- _About this exercise_
Below are records; say how many of their lines include the word "Senegalese", giving nothing but the number.
□ □ □ □
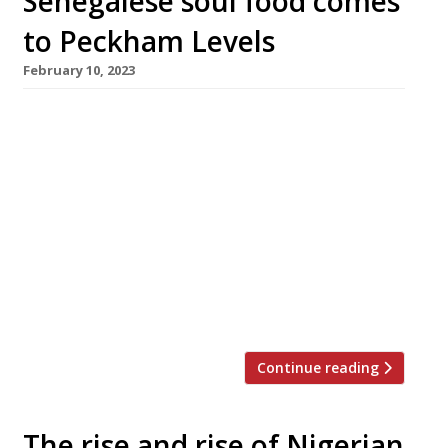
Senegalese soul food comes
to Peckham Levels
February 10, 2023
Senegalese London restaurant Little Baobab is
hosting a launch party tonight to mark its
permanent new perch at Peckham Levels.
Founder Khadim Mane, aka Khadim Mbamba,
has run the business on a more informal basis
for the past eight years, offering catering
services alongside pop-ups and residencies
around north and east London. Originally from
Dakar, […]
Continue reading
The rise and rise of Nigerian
□ □ □ □
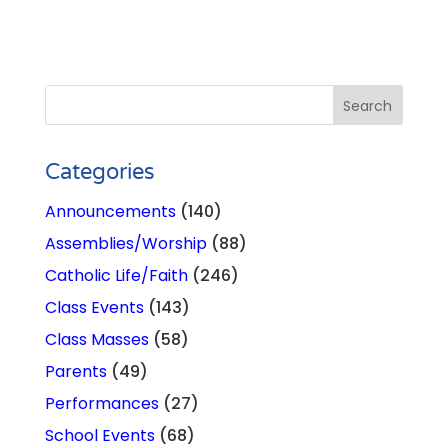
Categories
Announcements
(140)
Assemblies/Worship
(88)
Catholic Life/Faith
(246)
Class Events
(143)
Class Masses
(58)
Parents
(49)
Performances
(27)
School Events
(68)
□ □ □ □
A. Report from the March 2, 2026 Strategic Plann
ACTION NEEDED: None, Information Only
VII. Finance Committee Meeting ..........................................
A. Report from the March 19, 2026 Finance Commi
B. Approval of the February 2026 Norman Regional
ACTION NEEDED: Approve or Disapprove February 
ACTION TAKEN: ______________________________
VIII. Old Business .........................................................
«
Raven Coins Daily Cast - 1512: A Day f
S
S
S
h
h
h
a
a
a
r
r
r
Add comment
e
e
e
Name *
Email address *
□ □ □ □
- _Solution_
2